The end of the year has a way of highlighting all of our flaws and fears. You know, like, ‘I need to lose about 20 pounds!’ and ‘I really need to get to the gym more often’ and ‘I hope I can get in shape for gardening next spring.’ Yeah, the usual backsliding whining about stuff we should be doing on a regular basis, but, find a myriad of excuses not to do. We really ought to be resolving to have more actual resolve in the new year. So, even though I really loathe those seasonally correct garden columns about what we’re all going to resolve to do next year, I took a look to see what I lectured our dear readers to do last year.
Make a compost heap. Heck, I didn’t even have time to turn mine, let alone use it! I just kept piling on the waste. True compost takes time. It needs to age. Keep telling yourself that and you can live with it till spring.

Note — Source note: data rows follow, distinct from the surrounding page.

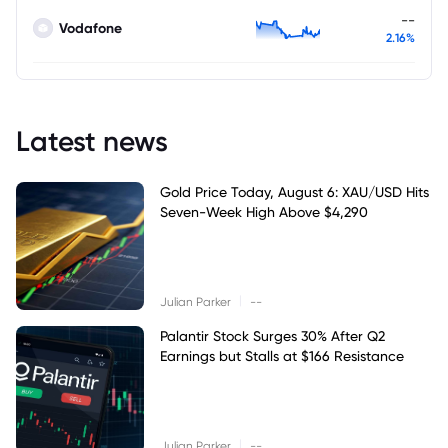
--
Vodafone
2.16%
Latest news
Gold Price Today, August 6: XAU/USD Hits
Seven-Week High Above $4,290
|
Julian Parker
--
Palantir Stock Surges 30% After Q2
Earnings but Stalls at $166 Resistance
|
Julian Parker
--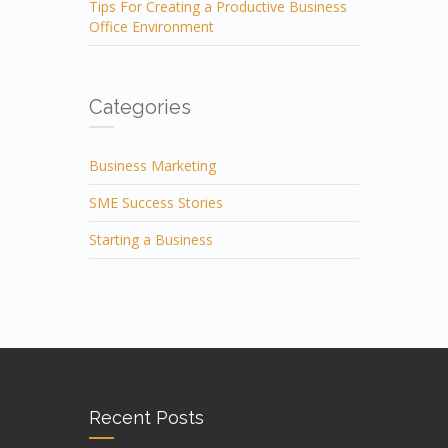
Tips For Creating a Productive Business
Office Environment
Categories
Business Marketing
SME Success Stories
Starting a Business
Recent Posts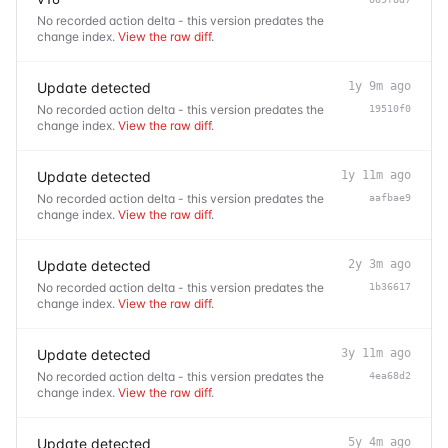
No recorded action delta - this version predates the
change index.
View the raw diff
.
Update detected
1y 9m ago
No recorded action delta - this version predates the
19510f0
change index.
View the raw diff
.
Update detected
1y 11m ago
No recorded action delta - this version predates the
aafbae9
change index.
View the raw diff
.
Update detected
2y 3m ago
No recorded action delta - this version predates the
1b36617
change index.
View the raw diff
.
Update detected
3y 11m ago
No recorded action delta - this version predates the
4ea68d2
change index.
View the raw diff
.
Update detected
5y 4m ago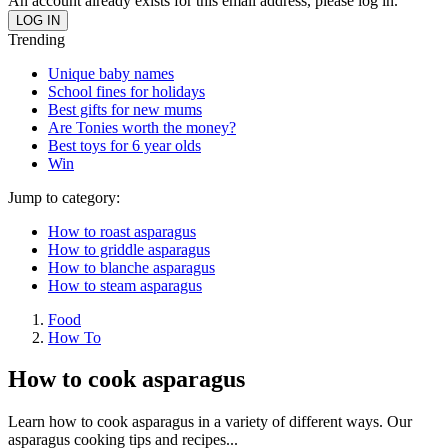
An account already exists for this email address, please log in.
Trending
Unique baby names
School fines for holidays
Best gifts for new mums
Are Tonies worth the money?
Best toys for 6 year olds
Win
Jump to category:
How to roast asparagus
How to griddle asparagus
How to blanche asparagus
How to steam asparagus
Food
How To
How to cook asparagus
Learn how to cook asparagus in a variety of different ways. Our
asparagus cooking tips and recipes...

Keep a garden journal. That’s an easy one. ‘Get my husband to do more weeding, raise the lawn mower higher, get him a nice luxury style kneeling pad.’ I kept my journal up to snuff with little or no problems.

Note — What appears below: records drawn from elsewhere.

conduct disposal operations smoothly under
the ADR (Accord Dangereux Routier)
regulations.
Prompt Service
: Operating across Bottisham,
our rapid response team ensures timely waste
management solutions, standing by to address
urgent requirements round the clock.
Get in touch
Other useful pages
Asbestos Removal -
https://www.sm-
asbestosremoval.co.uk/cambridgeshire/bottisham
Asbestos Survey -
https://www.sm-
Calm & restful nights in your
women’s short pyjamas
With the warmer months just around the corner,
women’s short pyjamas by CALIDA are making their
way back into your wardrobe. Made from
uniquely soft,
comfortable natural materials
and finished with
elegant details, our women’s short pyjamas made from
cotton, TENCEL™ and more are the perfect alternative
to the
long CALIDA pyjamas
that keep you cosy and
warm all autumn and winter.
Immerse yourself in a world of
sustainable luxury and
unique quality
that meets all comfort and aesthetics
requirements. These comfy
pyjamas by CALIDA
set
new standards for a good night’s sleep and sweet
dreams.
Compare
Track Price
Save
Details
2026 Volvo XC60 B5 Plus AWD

Take photos of the garden all year long. Hmm. I didn’t do so well on that one. It’s kind of hard to take pictures in a driving rain in June, July, and August. Did we actually have a gardening season this year?
Buy Alaska Grown nursery plants. Did you see those dead hanging baskets at the big boxes last May? Do you ever see plants like that at your neighborhood nursery? Of course not! Can you ask intelligent questions and get an intelligent answer from your local nursery? Do their plants usually survive the winter better than those beaters you buy at Mall Mart? Just say ‘Yes!’ and we’ll let you off the hook.
I guess I have to keep these on my list of New Year’s resolutions for 2007 again. But, I know I’ll be encouraging gardeners to add the following resolutions as well:
Get in better physical shape! Boy, is your back ever your friend? You betcha! If you can’t see your belt buckle or your knees when you look south, you will pay dearly come spring. Those muscles that hold up your back are holding up that front end as well. Extra weight puts a lot of stress on your knees, hips, and lower back and increases the risk of osteoarthritis while wearing away the cartilage that protects these joints. So, get those boots on and get out the door and walk, talk, walk, and shovel snow or something. Join a gym if you can because it’s awful hard to fake a workout while others are watching! Nobody goes to the gym and quits after fifteen minutes. So, work out with a buddy or a group of friends. Your gardening will be less of a chore and you’ll be able to enjoy the fruits of your labor without laboring to bend over. You’ll live longer and be happier as well. I know my back feels a lot better when I work out regularly. Now, if I could just stop eating. . . .
Go to the Alaska Botanical Gardens Fair in June. You’ll see lots’ of folks from the Valley there and you’ll have a good time and see beautiful plants, art, hear great music, eat, buy plants, eat, walk through the woods, eat. (Is it lunch time yet?)
Go to the Blue Poppy Garden Walk, Les Brake’s Coyote Garden Tour, and the 3rd annual Art and Garden Festival at the fair grounds in July. Keep an eye out for the garden calendars or check our blog for the dates on these Valley fairs. There are so many beautiful plants, art, and things to eat at these events that you won’t want to miss them!
So, are we resolved enough for next year? I for one, resolve to eat lunch now and shovel snow later. Happy New Year!